Seus defensores são frequentemente francos, mais francos do que os renders, sobre os compromissos (pátio comum, base tributária, morador com direito a voto) que esperam que o novo local não herde.

O vestuário da crítica

Telosa foi projetada pelo Bjarke Ingels Group, assim como Oceanix Busan e Oxagon, um porto flutuante industrial ancorado em um dos cantos de NEOM. Os renders dos três se baseiam em um conjunto de palavras: sustentável, regenerativo, adaptativo — um vocabulário que ganhou valor na justiça climática e na resposta a desastres naturais. A mesma exposição veneziana, que apresentou Oxagon em 2023, elogiou Adjaye Associates, Coop Himmelbau e Studio Fuksas por outras partes de NEOM sob o mesmo lema de 'Urbanismo de Gravidade Zero' (Zero Gravity Urbanism).

Qualquer crítica que já tenha sido construída em torno dessas palavras se tornou, no processo, o nome de uma linha de produtos. Essa mudança é importante porque, em primeiro lugar, essas palavras não eram decorativas. 'Sustentável' significava a capacidade de se recuperar do furacão Sandy: a capacidade de absorver a tempestade sem colapso catastrófico para comunidades que não tinham outro lugar para ir. Aplicar este termo a uma plataforma flutuante no Mar Vermelho não torna a plataforma menos interessante, mas diminui o poder que essa palavra carrega. E sempre que perde força em um lugar, tem menos credibilidade em outro. As comunidades que realmente precisam do que essa palavra prometeu não podem encomendar projetos que agora a utilizam; elas só podem observar o desaparecimento de seu próprio vocabulário.

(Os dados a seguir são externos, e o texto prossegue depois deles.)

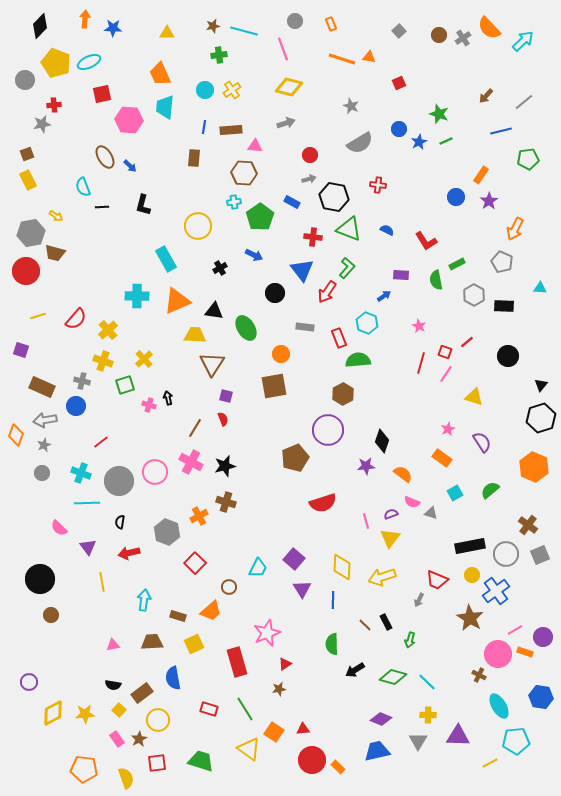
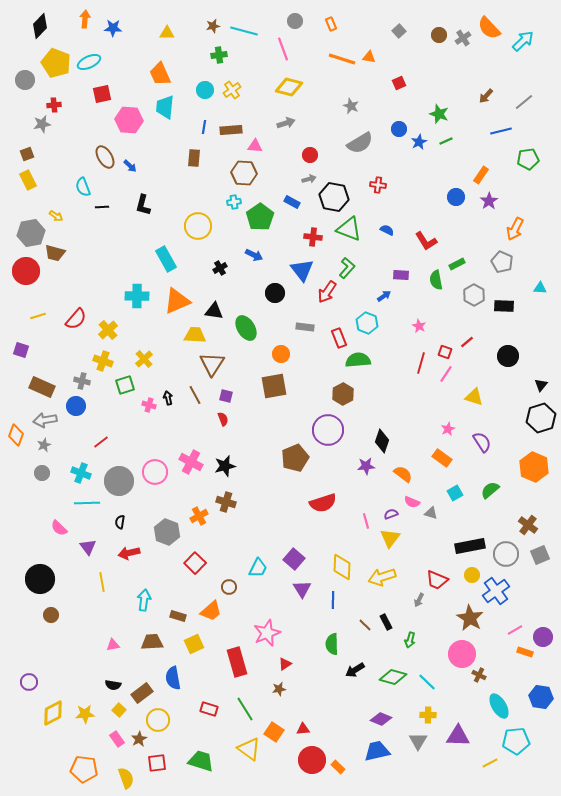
brown line at (195, 428): moved 33 px up; rotated 60 degrees counterclockwise
pink circle at (498, 654): moved 36 px left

O desejo de ter autoria única nunca foi toda a história. O que permite considerar esse desejo como ambição, e não como fuga, é a linguagem emprestada (crítica, humanitária, urgente) que o acompanha em contextos onde nenhuma dessas condições se aplica.

Uma disciplina falando consigo mesma

A maior parte do que está sendo construído hoje não oferece o tipo de autoria que este artigo dedicou milhares de palavras para descrever como deficiente. A maioria dos arquitetos que escolhem a restauração em vez da fuga não assumem uma posição principiológica contra, por exemplo, The Line. Em vez disso, eles fazem o trabalho que lhes é apresentado, que acidentalmente pode ser um pedido de zoneamento urbano. No entanto, seria injusto concluir sem reconhecer que isso também é parcialmente uma diferença entre trajetórias profissionais, e que muitos bons arquitetos construíram práticas inteiras nessa metade menos glamorosa da divisão, nunca mirando em Marte.

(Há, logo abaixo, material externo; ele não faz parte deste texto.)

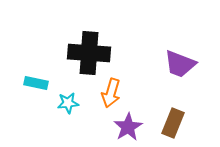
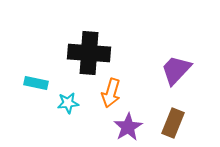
purple trapezoid: moved 4 px left, 6 px down; rotated 112 degrees clockwise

Nada disso forma uma posição que a disciplina poderia simplesmente adotar e fingir o contrário, e fingir empobreceria o argumento. A arquitetura continuará a projetar Marte, plataformas flutuantes e torres para polinizadores, porque o impulso por trás deles — o desejo de autoria única — não é um defeito que pode ser erradicado da profissão construída sobre essa mesma ideia.

A pergunta mais honesta diante de tudo o que virá depois deste ciclo de renders não é se devemos parar de querer isso, mas se esse desejo pode ser redirecionado de volta, às vezes, sem que a disciplina perca o interesse no momento em que o consentimento se torna parte do projeto.

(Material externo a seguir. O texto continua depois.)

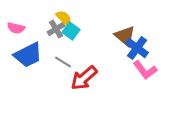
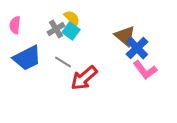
yellow semicircle: moved 8 px right
pink semicircle: moved 1 px left, 3 px up; rotated 84 degrees clockwise
blue cross: rotated 10 degrees clockwise
blue trapezoid: moved 1 px left, 3 px down
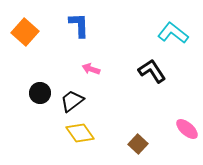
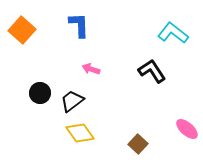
orange square: moved 3 px left, 2 px up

A busca por outros horizontes também é uma maneira pela qual a disciplina testa seus próprios limites. É importante saber se essa busca inclui um caminho de retorno; se olhar para Marte, o oceano ou uma cidade sem história é uma maneira de finalmente ver com mais clareza o lugar já ocupado, ou se é apenas uma maneira de evitar olhar para ele.

A fronteira entre ambição e fuga nunca esteve no destino; sempre esteve na presença ou ausência de planos de retorno.